He said the likes of Amazon were on average bringing in $1,000 to $10,000 a year from most smaller customers through "commodity" piecemeal cloud services. The real money, he said, was to be made in mission critical and specialised cloud services from larger firms.
But if major firms are to fully adopt cloud working they will want to see the cloud industry get together and thrash out service delivery standards, said the Metro Ethernet Forum (MEF), an industry forum promoting established Ethernet technologies in the public cloud.
Kevin Vachon, chief operating officer of the MEF, said: "When it comes to APIs, standards, business models, service delivery and established cloud architectures, the cloud industry is in a bit of a mess."
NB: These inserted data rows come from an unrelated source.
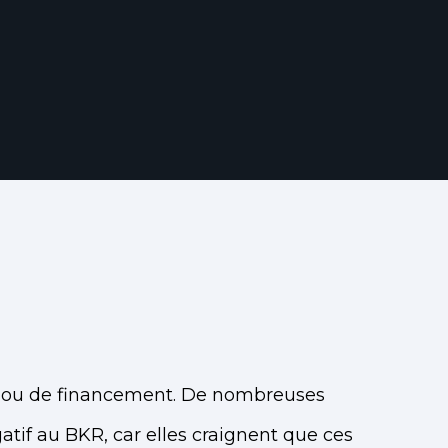
êt ou de financement. De nombreuses
atif au BKR, car elles craignent que ces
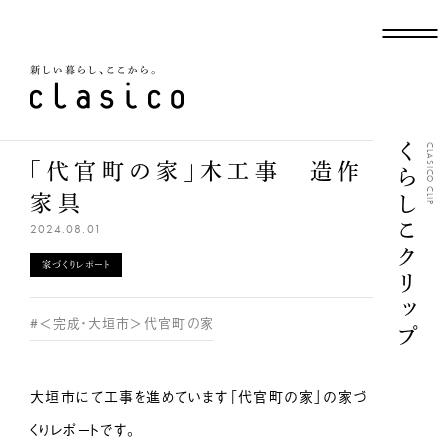
新しい暮らし、ここから
くらしこクリップ
CLASICO CLIP
「代官町の家」木工事 造作
家具
2024.08.01
家づくりレポート
#＜完成・大垣市＞代官町の家
大垣市にて工事を進めています「代官町の家」の家づ
くりレポートです。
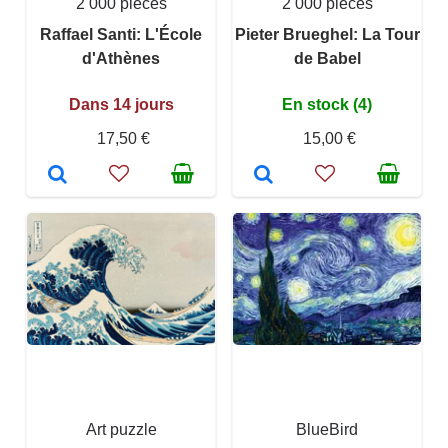
2 000 pièces
2 000 pièces
Raffael Santi: L'École
Pieter Brueghel: La Tour
d'Athènes
de Babel
Dans 14 jours
En stock (4)
17,50 €
15,00 €
Art puzzle
BlueBird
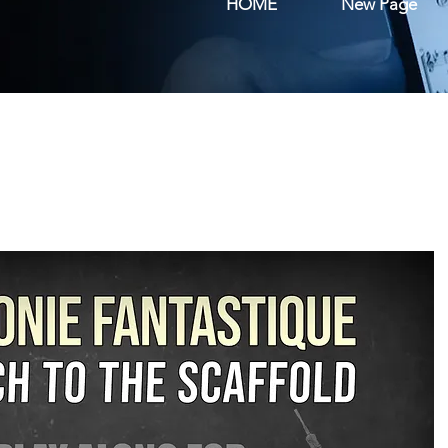
HOME
New Page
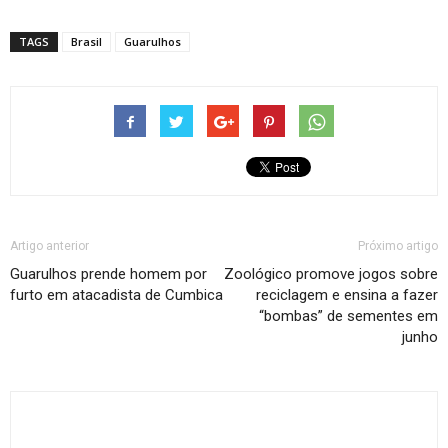
TAGS
Brasil
Guarulhos
Artigo anterior
Próximo artigo
Guarulhos prende homem por
Zoológico promove jogos sobre
furto em atacadista de Cumbica
reciclagem e ensina a fazer
“bombas” de sementes em
junho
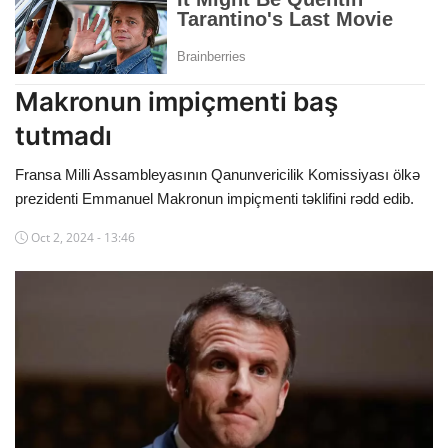
Dünya
Cəmiyyət
Makronun impiçmenti baş
İdman
tutmadı
Kriminal
Fransa Milli Assambleyasının Qanunvericilik Komissiyası ölkə
prezidenti Emmanuel Makronun impiçmenti təklifini rədd edib.
Mövqe
Oct 2, 2024 - 13:46
Maraqlı
Sağlıq
Digər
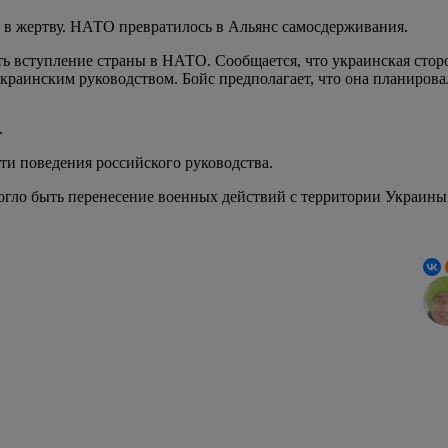
 в жертву. НАТО превратилось в Альянс самосдерживания.
ить вступление страны в НАТО. Сообщается, что украинская стор
краинским руководством. Бойс предполагает, что она планирова
.
и поведения российского руководства.
огло быть перенесение военных действий с территории Украины 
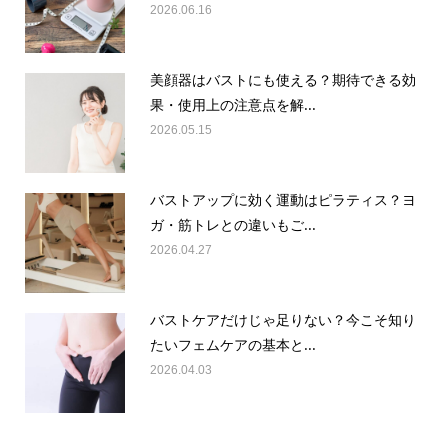
2026.06.16
美顔器はバストにも使える？期待できる効
果・使用上の注意点を解...
2026.05.15
バストアップに効く運動はピラティス？ヨ
ガ・筋トレとの違いもご...
2026.04.27
バストケアだけじゃ足りない？今こそ知り
たいフェムケアの基本と...
2026.04.03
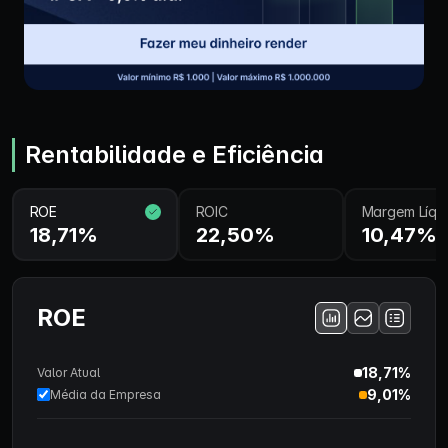
Rentabilidade e Eficiência
ROE
ROIC
Margem Líqu
18,71%
22,50%
10,47%
ROE
18,71%
Valor Atual
9,01%
Média da Empresa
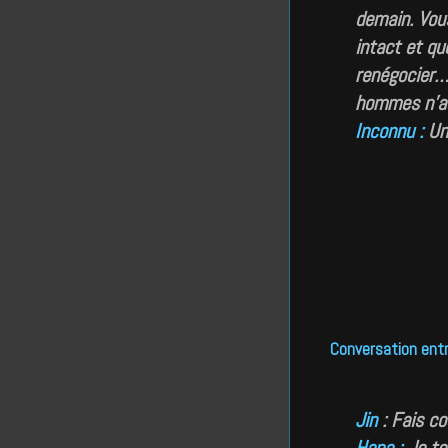
demain. Vous
intact et qu
renégocier… 
hommes n’au
Inconnu :
Un
Conversation entr
Jin
:
Fais co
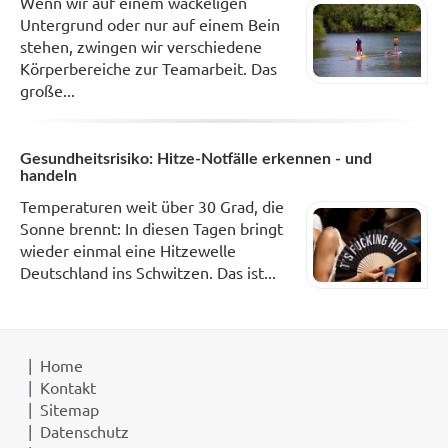
Wenn wir auf einem wackeligen
Untergrund oder nur auf einem Bein
stehen, zwingen wir verschiedene
Körperbereiche zur Teamarbeit. Das
große...
Gesundheitsrisiko: Hitze-Notfälle erkennen - und
handeln
Temperaturen weit über 30 Grad, die
Sonne brennt: In diesen Tagen bringt
wieder einmal eine Hitzewelle
Deutschland ins Schwitzen. Das ist...
Home
Kontakt
Sitemap
Datenschutz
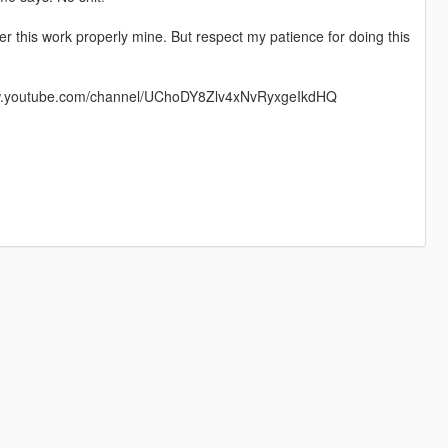
r this work properly mine. But respect my patience for doing this
/www.youtube.com/channel/UChoDY8Zlv4xNvRyxgeIkdHQ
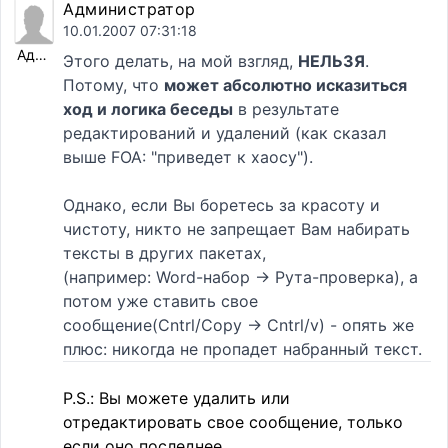
Администратор
10.01.2007 07:31:18
Администратор
Этого делать, на мой взгляд,
НЕЛЬЗЯ
.
Потому, что
может абсолютно исказиться
ход и логика беседы
в результате
редактирований и удалений (как сказал
выше FOA: "приведет к хаосу").
Однако, если Вы боретесь за красоту и
чистоту, никто не запрещает Вам набирать
тексты в других пакетах,
(например: Word-набор -> Рута-проверка), а
потом уже ставить свое
сообщение(Cntrl/Copy -> Cntrl/v) - опять же
плюс: никогда не пропадет набранный текст.
P.S.: Вы можете удалить или
отредактировать свое сообщение, только
если оно последнее...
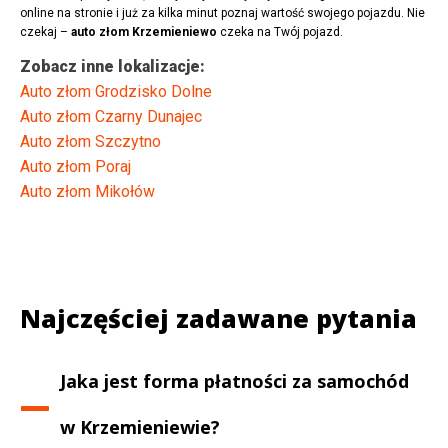
online na stronie i już za kilka minut poznaj wartość swojego pojazdu. Nie
czekaj –
auto złom Krzemieniewo
czeka na Twój pojazd.
Zobacz inne lokalizacje:
Auto złom Grodzisko Dolne
Auto złom Czarny Dunajec
Auto złom Szczytno
Auto złom Poraj
Auto złom Mikołów
Najczęściej zadawane pytania
Jaka jest forma płatności za samochód
w
Krzemieniewie
?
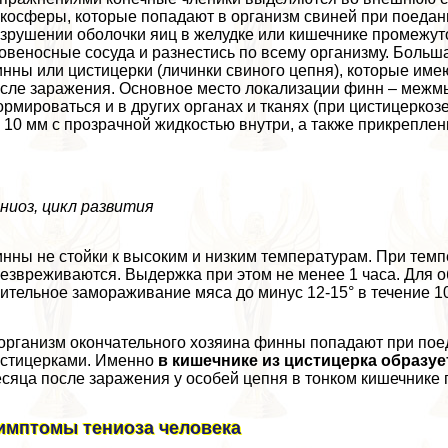
косферы, которые попадают в организм свиней при поедан
зрушении оболочки яиц в желудке или кишечнике промежут
овеносные сосуда и разнестись по всему организму. Больша
нны или цистицерки (личинки свиного цепня), которые име
сле заражения. Основное место локализации финн – межмы
рмироваться и в других органах и тканях (при цистицерко
 10 мм с прозрачной жидкостью внутри, а также прикреплен
ниоз, цикл развития
нны не стойки к высоким и низким температурам. При темп
езвреживаются. Выдержка при этом не менее 1 часа. Для 
ительное замораживание мяса до минус 12-15° в течение 10
организм окончательного хозяина финны попадают при пое
стицерками. Именно
в кишечнике из цистицерка образу
сяца после заражения у особей цепня в тонком кишечнике
имптомы тениоза человека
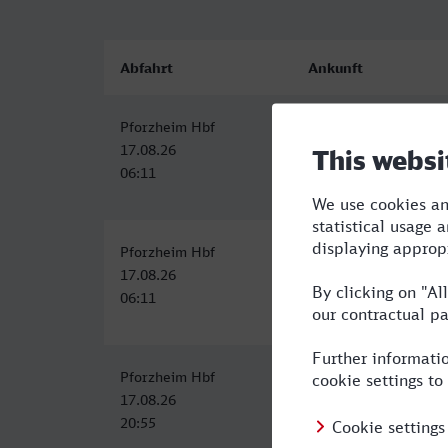
Abfahrt
Ankunft
Pforzheim Hbf
Velbert-Neviges
17.08.26
17.08.26
06:11
09:44
Pforzheim Hbf
Velbert-Neviges
17.08.26
17.08.26
06:11
11:24
Pforzheim Hbf
Velbert-Neviges
17.08.26
18.08.26
20:55
06:24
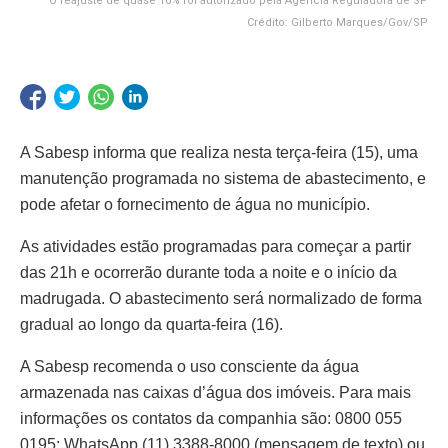
O reajuste de quase 10% foi autorizado pela Agência Reguladora de SP
Crédito: Gilberto Marques/Gov/SP
A Sabesp informa que realiza nesta terça-feira (15), uma
manutenção programada no sistema de abastecimento, e
pode afetar o fornecimento de água no município.
As atividades estão programadas para começar a partir
das 21h e ocorrerão durante toda a noite e o início da
madrugada. O abastecimento será normalizado de forma
gradual ao longo da quarta-feira (16).
A Sabesp recomenda o uso consciente da água
armazenada nas caixas d’água dos imóveis. Para mais
informações os contatos da companhia são: 0800 055
0195; WhatsApp (11) 3388-8000 (mensagem de texto) ou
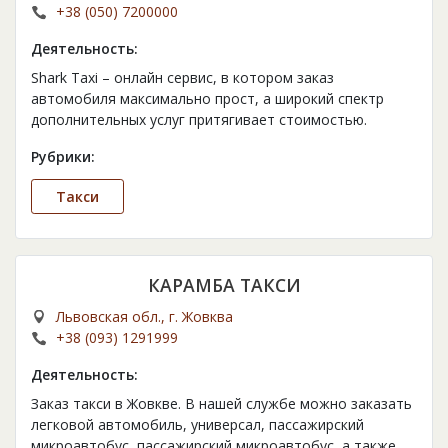
+38 (050) 7200000
Деятельность:
Shark Taxi – онлайн сервис, в котором заказ
автомобиля максимально прост, а широкий спектр
дополнительных услуг притягивает стоимостью.
Рубрики:
Такси
КАРАМБА ТАКСИ
Львовская обл., г. Жовква
+38 (093) 1291999
Деятельность:
Заказ такси в Жовкве. В нашей службе можно заказать
легковой автомобиль, универсал, пассажирский
микроавтобус, пассажирский микроавтобус, а также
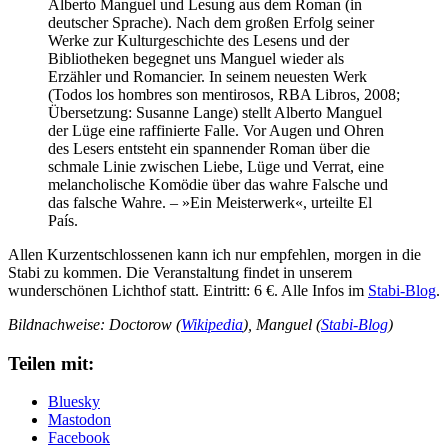
Alberto Manguel und Lesung aus dem Roman (in
deutscher Sprache). Nach dem großen Erfolg seiner
Werke zur Kulturgeschichte des Lesens und der
Bibliotheken begegnet uns Manguel wieder als
Erzähler und Romancier. In seinem neuesten Werk
(Todos los hombres son mentirosos, RBA Libros, 2008;
Übersetzung: Susanne Lange) stellt Alberto Manguel
der Lüge eine raffinierte Falle. Vor Augen und Ohren
des Lesers entsteht ein spannender Roman über die
schmale Linie zwischen Liebe, Lüge und Verrat, eine
melancholische Komödie über das wahre Falsche und
das falsche Wahre. – »Ein Meisterwerk«, urteilte El
País.
Allen Kurzentschlossenen kann ich nur empfehlen, morgen in die
Stabi zu kommen. Die Veranstaltung findet in unserem
wunderschönen Lichthof statt. Eintritt: 6 €. Alle Infos im
Stabi-Blog
.
Bildnachweise: Doctorow (
Wikipedia
), Manguel (
Stabi-Blog
)
Teilen mit:
Bluesky
Mastodon
Facebook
Vachon said the MEF was now working with cloud carriers to improve matters through an initiative set up by the US National Institute of Science and Technology, which seeks to bring together cloud consumers, providers, auditors, brokers and carriers to deliver standards the whole industry can work to.
Vachon said the MEF expected to issue guidance to cloud carriers in relation to the NIST initiative this December or January 2012.
Some delegates at the Netevents symposium thought a real stumbling block was the complicated way that some consumers viewed the cloud though.
Steve Garrison, vice president of marketing at networking firm Infoblox, said: "The term 'cloud' itself is pretty meaningless, the cloud is really just a big mainframe platform you use to get your data from and some of the server companies are over-complicating the issue."
On security, there is often much debate to be had as to whether firms should go down the 'private' or 'public' cloud route, but Sean Larner, vice president of wireless networking provider Xirrus, said: "The private and public clouds are converging and you can't cancel out the security risks whichever cloud road you go down."